Raw data below:

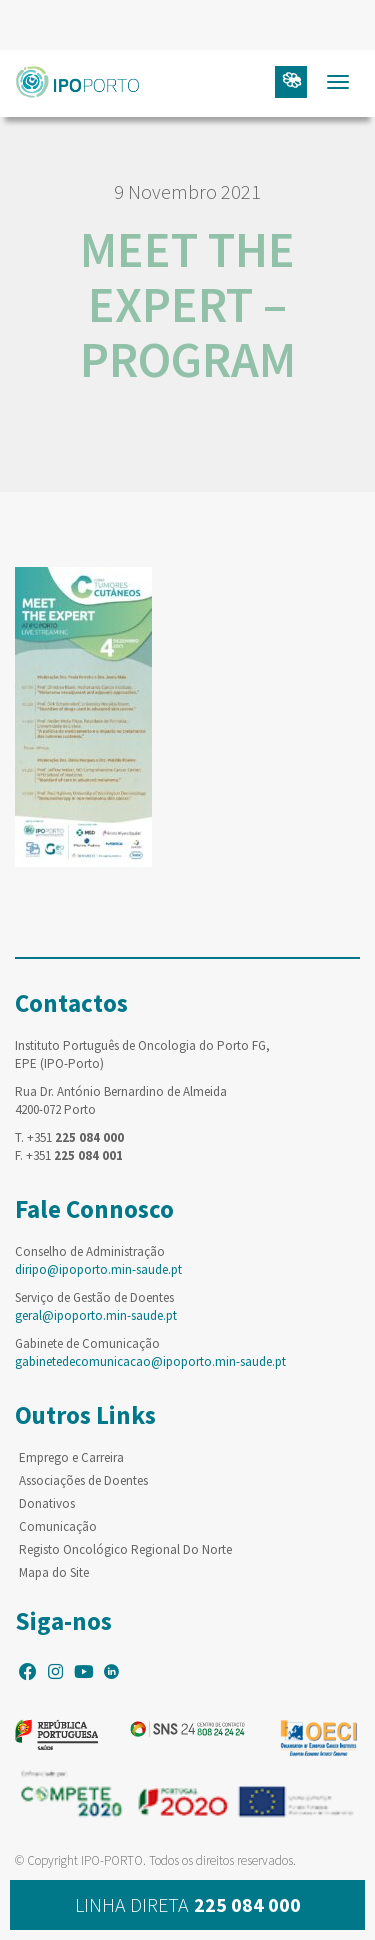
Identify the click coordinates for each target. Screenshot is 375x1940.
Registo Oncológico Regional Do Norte (125, 1549)
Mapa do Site (54, 1572)
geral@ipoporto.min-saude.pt (96, 1315)
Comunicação (58, 1526)
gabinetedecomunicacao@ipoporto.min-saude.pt (150, 1361)
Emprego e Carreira (71, 1457)
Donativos (47, 1503)
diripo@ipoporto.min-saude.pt (98, 1269)
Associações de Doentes (83, 1480)
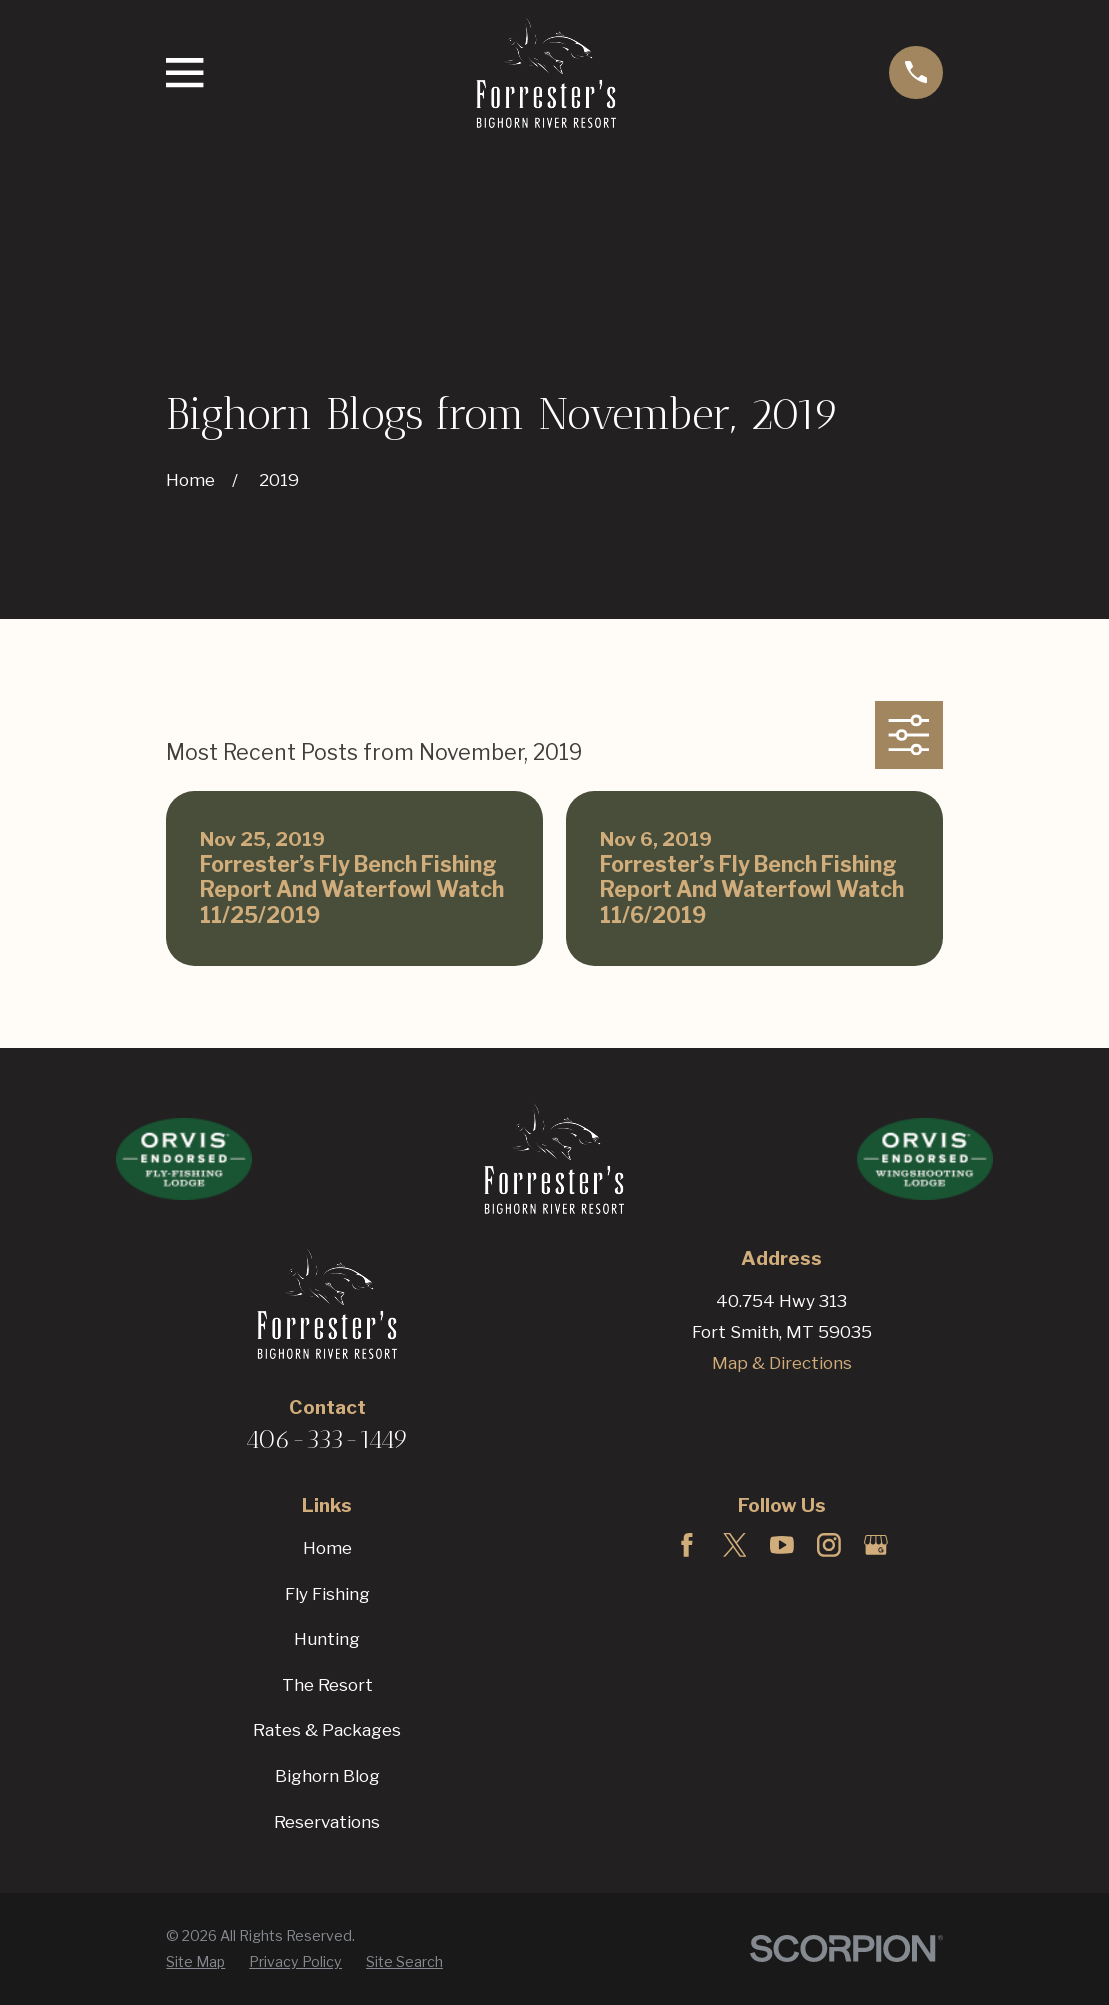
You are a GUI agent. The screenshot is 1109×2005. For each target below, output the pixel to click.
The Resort (327, 1685)
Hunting (327, 1639)
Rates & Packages (327, 1730)
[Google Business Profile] (876, 1545)
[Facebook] (687, 1545)
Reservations (327, 1822)
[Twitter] (735, 1545)
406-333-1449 (327, 1439)
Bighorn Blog (327, 1776)
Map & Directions (782, 1363)
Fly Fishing (327, 1594)
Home (327, 1548)
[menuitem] (195, 1962)
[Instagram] (829, 1545)
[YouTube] (782, 1545)
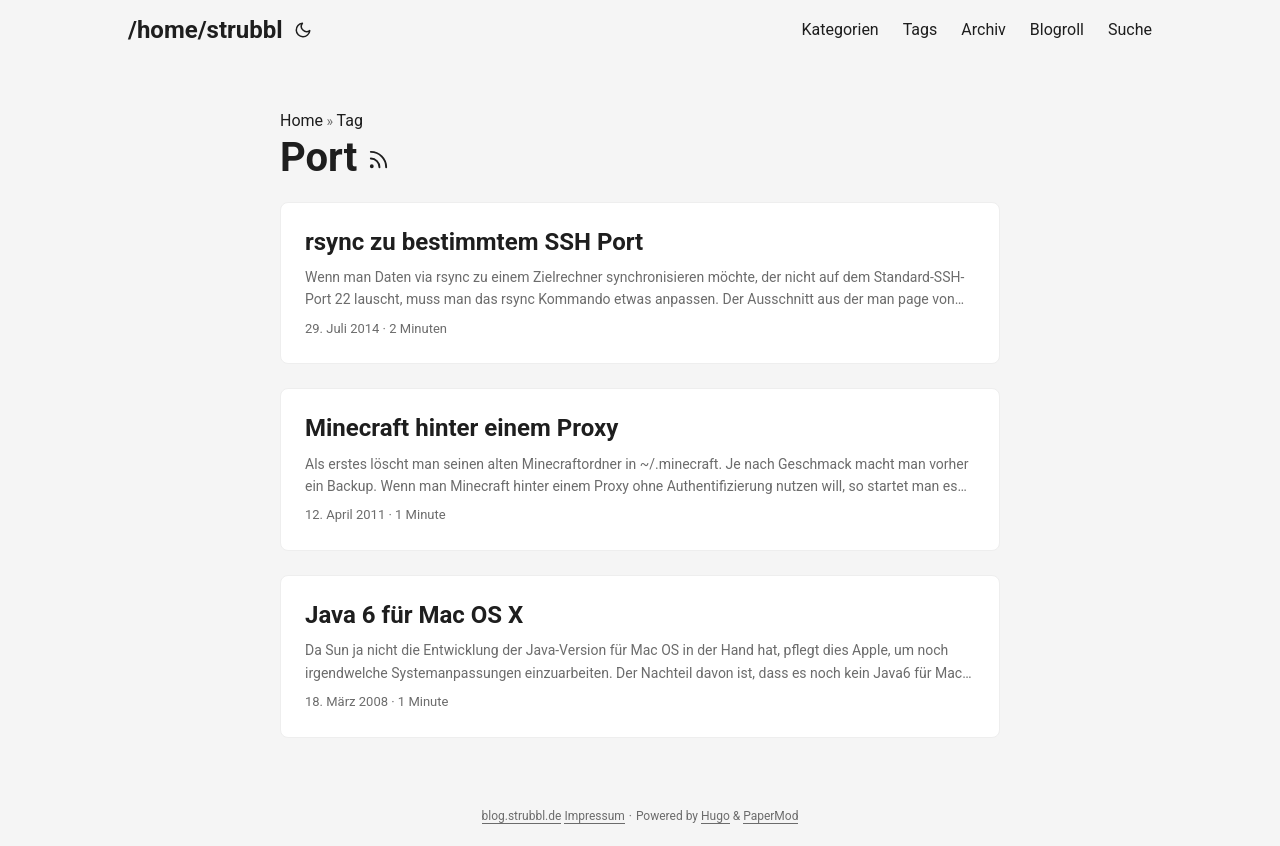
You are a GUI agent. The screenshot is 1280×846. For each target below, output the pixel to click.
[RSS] (378, 157)
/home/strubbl (205, 30)
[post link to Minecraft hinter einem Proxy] (640, 469)
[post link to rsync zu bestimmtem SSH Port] (640, 283)
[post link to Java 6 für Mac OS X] (640, 656)
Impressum (594, 816)
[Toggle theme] (303, 30)
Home (301, 120)
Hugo (715, 816)
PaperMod (770, 816)
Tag (350, 120)
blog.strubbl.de (522, 816)
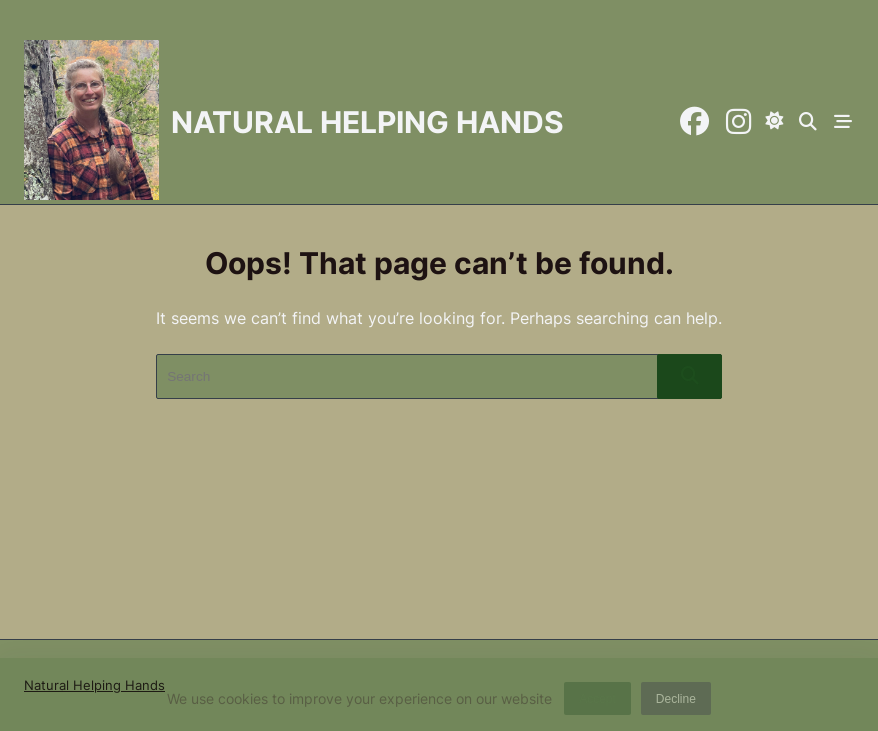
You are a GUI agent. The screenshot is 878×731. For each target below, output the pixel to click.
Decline (676, 702)
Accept (597, 702)
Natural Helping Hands (367, 122)
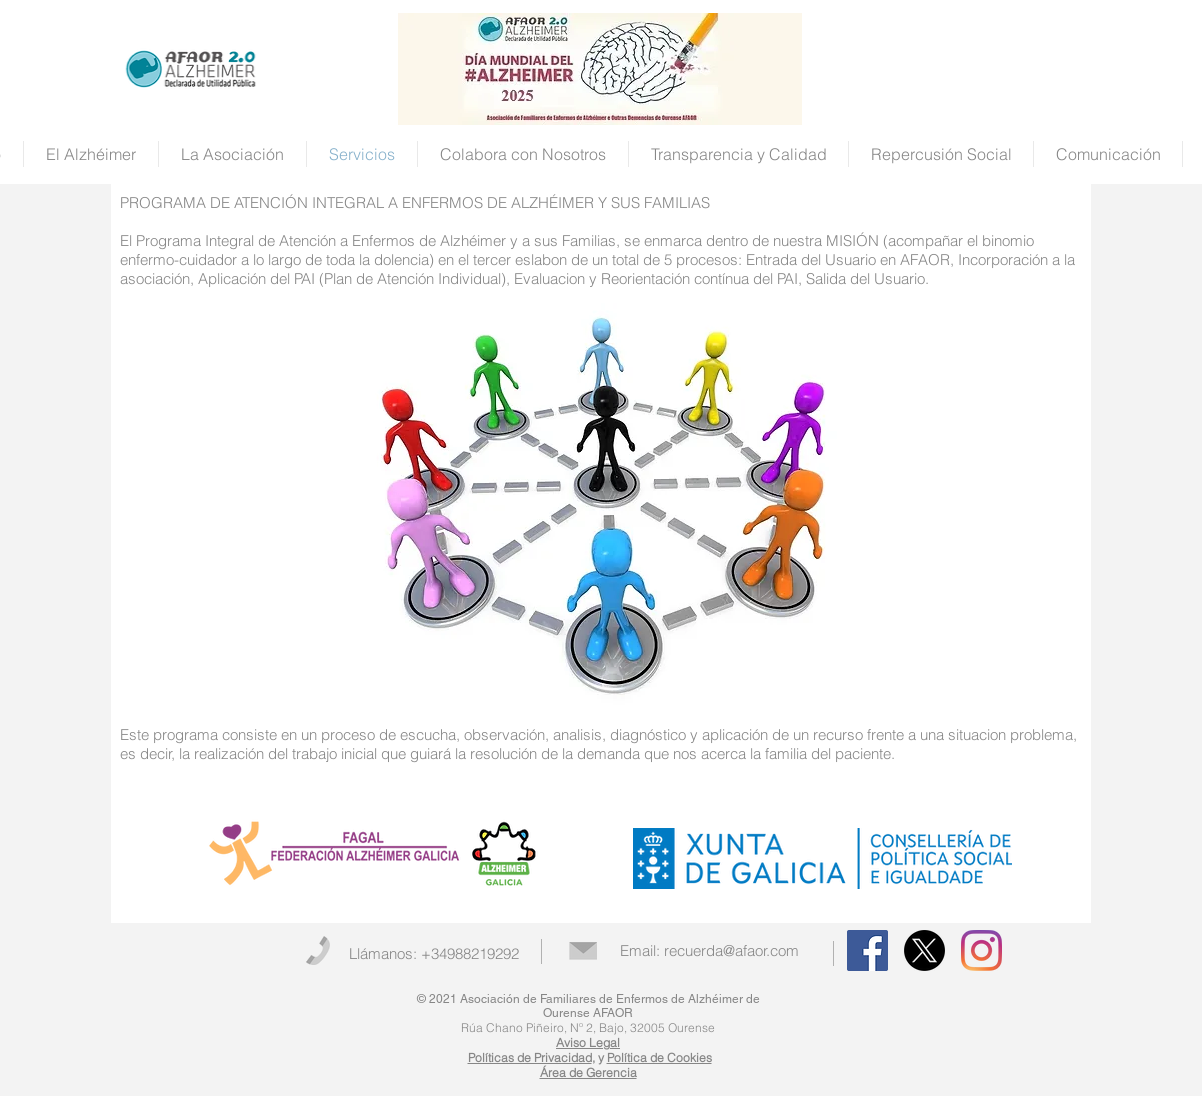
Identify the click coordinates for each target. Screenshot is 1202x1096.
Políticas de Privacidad (530, 1057)
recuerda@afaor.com (731, 950)
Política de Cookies (659, 1057)
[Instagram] (981, 950)
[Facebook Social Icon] (867, 950)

End of Raw data.

Exactly how many lines in the data above hold "coordinates"? State that number only.

(Answer for this exercise):
2